Anthony Marra is the New York Times bestselling author of a National Book Awards Longlist selection, A Constellation of Vital Phenomena. He is the winner of a Whiting Award, a Pushcart Prize, The Atlantic’s Student Writing Contest, and the Narrative Prize and his work was anthologized in Best American Nonrequired Reading 2012. A graduate of the Iowa Writers’ Workshop and a former Stegner Fellow, he now teaches at Stanford University. He has lived and studied in Eastern Europe, and resides in Oakland, CA.
Photo Anthony Marra: Heike Steinweg / Suhrkamp Verlag

Justin Go

THE US EMBASSY LITERATURE SERIES:
Justin Go reads from his upcoming novel The Steady Running of the Hour ( Der stete Lauf der Stunden / Hoffmann und Campe-Verlag, 2014).

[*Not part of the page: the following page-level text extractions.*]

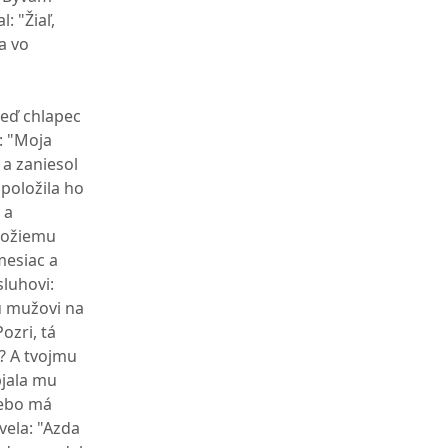
: "Žiaľ,
la vo
eď chlapec
: "Moja
 a zaniesol
 položila ho
 a
 Božiemu
mesiac a
sluhovi:
mu mužovi na
ozri, tá
i? A tvojmu
bjala mu
 lebo má
vela: "Azda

DerSteteLaufDerStundenIn this mesmerizing debut, a young American discovers he may be heir to the unclaimed estate of an English World War I officer, which launches him on a quest across Europe to uncover the elusive truth. Just after graduating college, Tristan Campbell receives a letter delivered by special courier to his apartment in San Francisco. It contains the phone number of a Mr. J. F. Prichard of Twyning & Hooper, Solicitors, in London—and news that could change Tristan’s life forever. The Steady Running of the Hour is a literary novel about a young man’s quest to inherit a fortune from the 1920s. The book involves many historical settings, including the Battle of the Somme and the British 1924 Mount Everest Expedition.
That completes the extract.